After Israel, US Now Making UP With Afghanistan As Well: What's The Difference?

Gee, this sounds familiar:
The Obama administration, after 16 months of treating President Hamid Karzai with what some U.S. officials called "tough love," will welcome the Afghan leader Monday with all the trappings of a head of state, in what officials said is the start of a new, more pragmatic approach.

The shift, backed by the Pentagon and Secretary of State Hillary Clinton, follows concerns that repeated public criticism of Mr. Karzai, particularly of his commitment to anticorruption efforts, was backfiring, leading the mercurial leader to lash out and undermining U.S. public support for the war

...U.S. officials said the transition from last month's bitter tenor to next week's red carpet is intentional. "The main objective of the trip is to repair the damage" caused by the war of words, says a U.S. official familiar with planning for the visit..
Apparently, Karzai will get to fly to Washington on a US Air Force jet that is normally reserved for senior American officials, and he was also offered the use of Blair House, the historic mansion across from the White House.

So it's not just Israel that Obama has tried to pressure.
And it's not just Israel that is the sudden beneficiary of White House largess.

So what explains the White House's exaggerated tough love towards Afghanistan and Israel?

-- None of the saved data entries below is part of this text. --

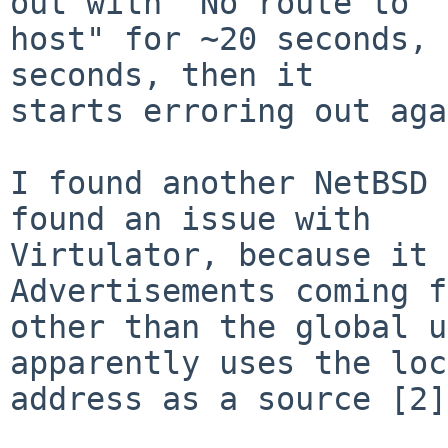
out with "No route to

host" for ~20 seconds, 
seconds, then it

starts erroring out aga
I found another NetBSD 
found an issue with

Virtulator, because it 
Advertisements coming f
other than the global u
apparently uses the loc
address as a source [2].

In Afghanistan and Israel: Mere Incompetence?, Jennifer Rubin writes:
There are two possibilities in these scenarios: total incompetence and mendacity. In the case of Afghanistan, the administration more or less has gotten the policy right; it’s the execution that has been clumsy. In the case of Israel, however, the administration’s obvious animus toward Bibi and its infatuation with the Palestinian narrative suggest that the latter is at play. Their charm offensive is meant to suggest that the problem has been a lack of tact with American Jewry and a failure to make clear how really, madly, honestly, truly the administration is devoted to Israel. But unlike its policy on Afghanistan, in the case of Israel, the administration is wedded to disastrous policies (e.g., distancing ourselves from Israel, obsessing on a stalemated “peace process,” irresoluteness toward Iran, indifference on Muslim human-rights abusers). Until all of that changes or until there is a new Oval Office occupant, Israel remains imperiled.
Currently the focus is on this coming summer. Pajamas Media TV features a former US General who warns of chemical attacks against Israel from Hezbollah, whose offensive could include chemically armed SCUD missiles with a 450 km range, preemptive strikes on air fields, and a wave of tunnel attacks that cross from Lebanon into Israel.

This is not going to be a carbon copy of the last war with Hezbollah, and it will not conclude with another phony UN truce overseen by UNIFIL.